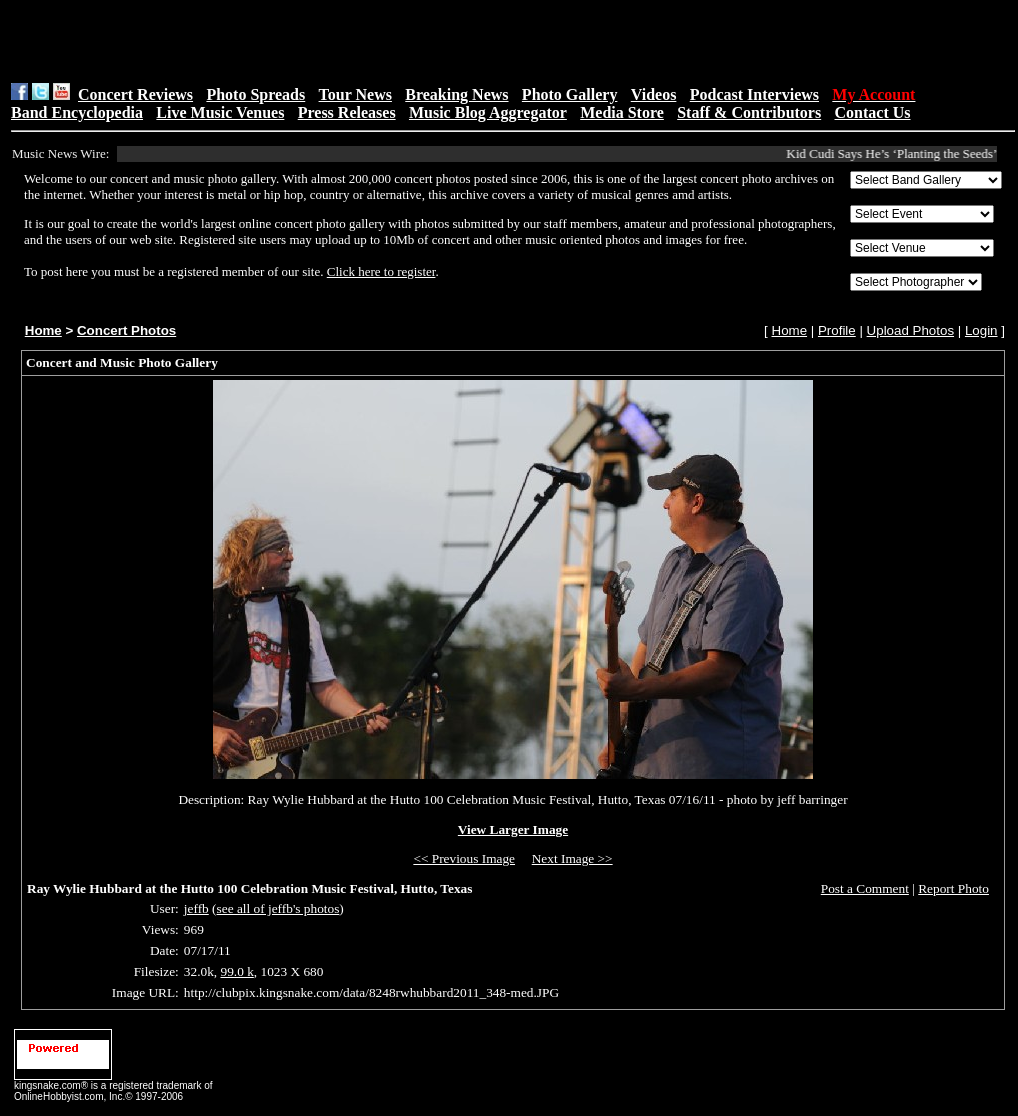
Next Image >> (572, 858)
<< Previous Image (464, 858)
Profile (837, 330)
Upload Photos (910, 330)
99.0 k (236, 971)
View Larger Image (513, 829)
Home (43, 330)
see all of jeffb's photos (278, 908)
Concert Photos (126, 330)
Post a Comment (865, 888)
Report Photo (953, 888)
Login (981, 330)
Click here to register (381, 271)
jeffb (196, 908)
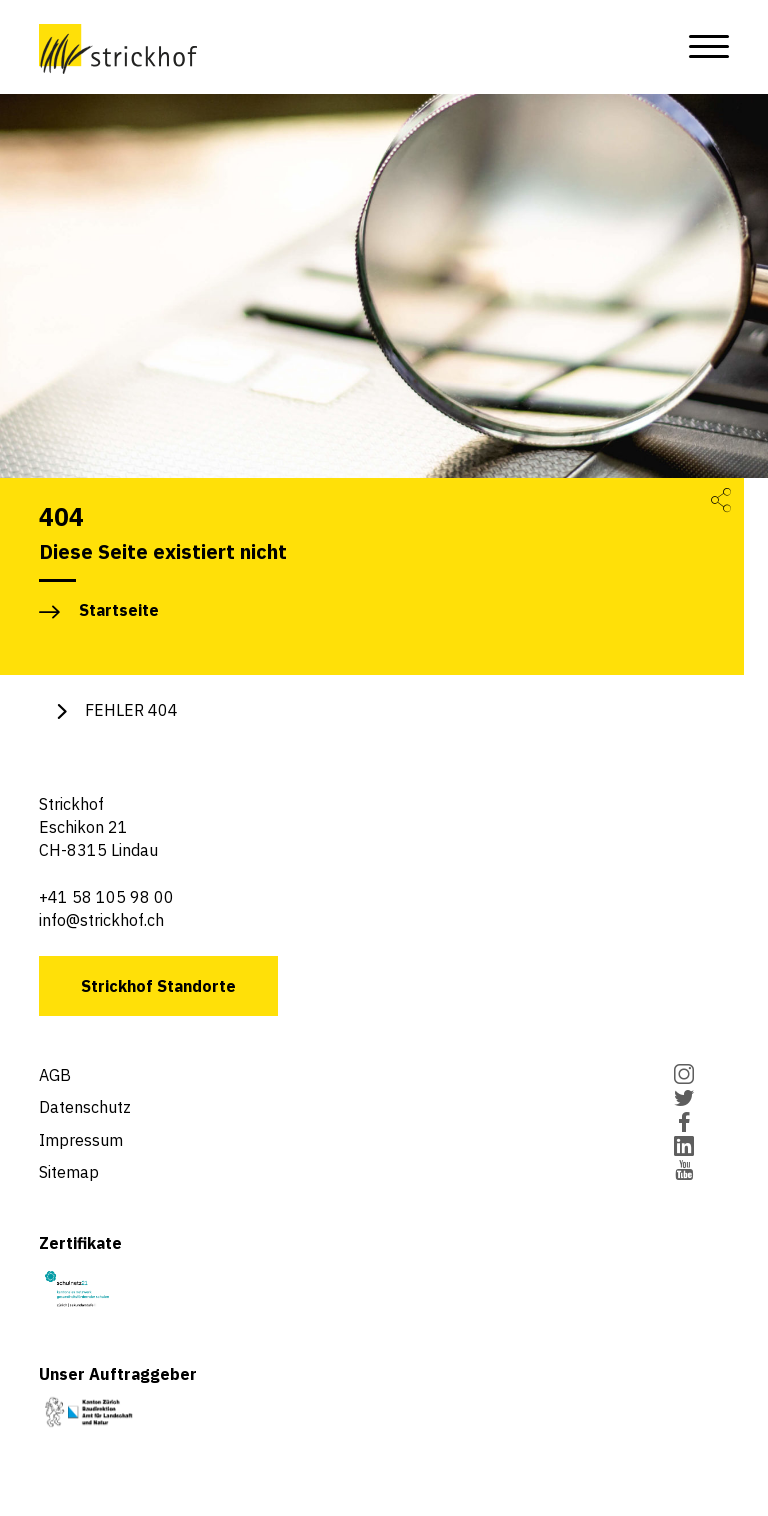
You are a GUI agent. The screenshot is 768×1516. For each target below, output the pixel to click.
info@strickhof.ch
* * *
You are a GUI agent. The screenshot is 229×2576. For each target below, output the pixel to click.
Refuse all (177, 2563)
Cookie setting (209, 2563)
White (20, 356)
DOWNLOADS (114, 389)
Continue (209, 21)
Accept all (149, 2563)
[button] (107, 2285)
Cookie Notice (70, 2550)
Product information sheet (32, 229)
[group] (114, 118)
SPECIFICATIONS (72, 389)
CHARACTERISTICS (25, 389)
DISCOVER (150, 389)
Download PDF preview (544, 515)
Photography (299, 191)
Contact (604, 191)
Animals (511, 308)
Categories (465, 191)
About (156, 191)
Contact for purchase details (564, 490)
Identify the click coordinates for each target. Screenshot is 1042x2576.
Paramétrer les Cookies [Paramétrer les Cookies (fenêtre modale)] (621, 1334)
---
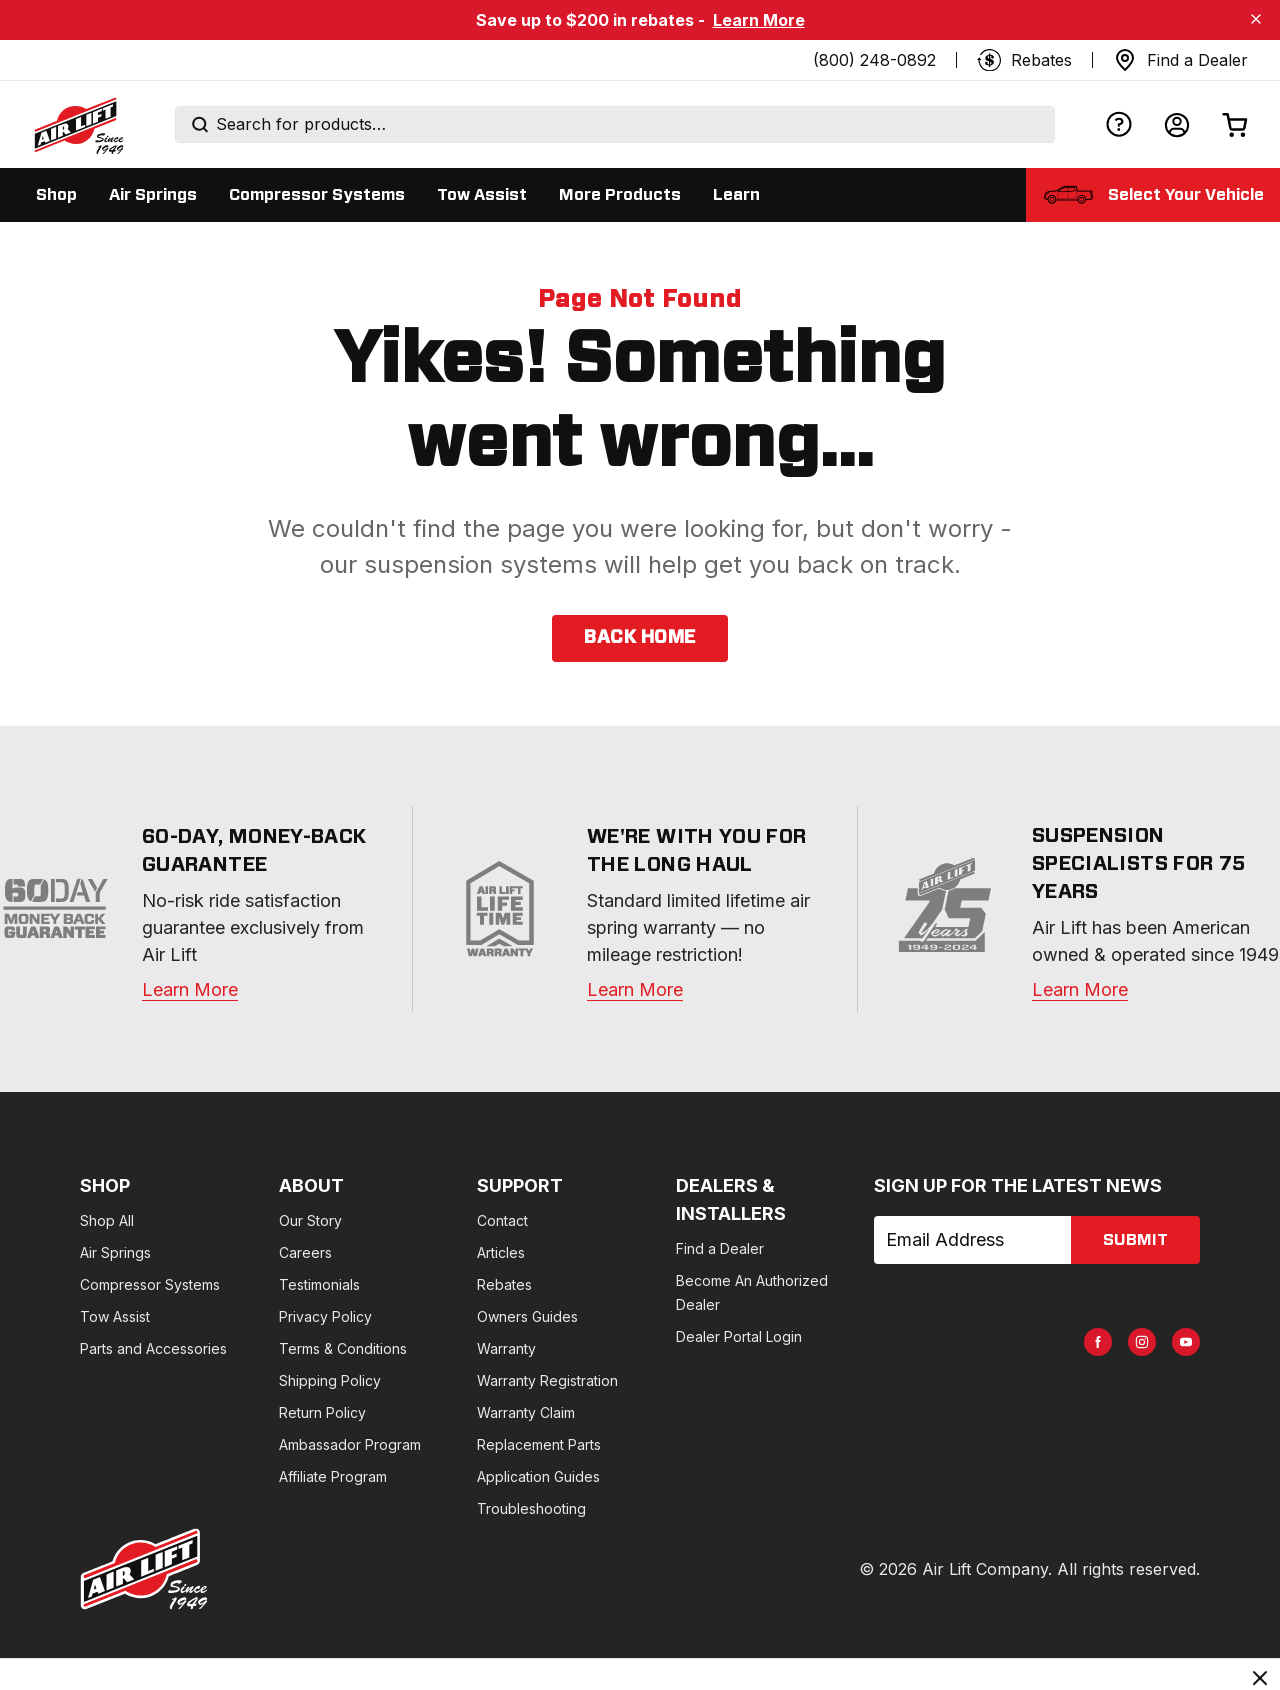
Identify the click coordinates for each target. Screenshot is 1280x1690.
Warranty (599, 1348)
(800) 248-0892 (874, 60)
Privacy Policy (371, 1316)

▶ [Problem details] Could you output exactly the lines above, from the line with "99.0 k (236, 971)" up to and including the line with "info@strickhof.ch", and nothing else, skipping the pictures?

▶ [Result below]
99.0 k (236, 971)
View Larger Image (513, 829)
Home (43, 330)
see all of jeffb's photos (278, 908)
Concert Photos (126, 330)
Post a Comment (865, 888)
Report Photo (953, 888)
Login (981, 330)
Click here to register (381, 271)
jeffb (196, 908)
You are a GUI agent. The screenshot is 768×1516. For each target below, output the pixel to click.
info@strickhof.ch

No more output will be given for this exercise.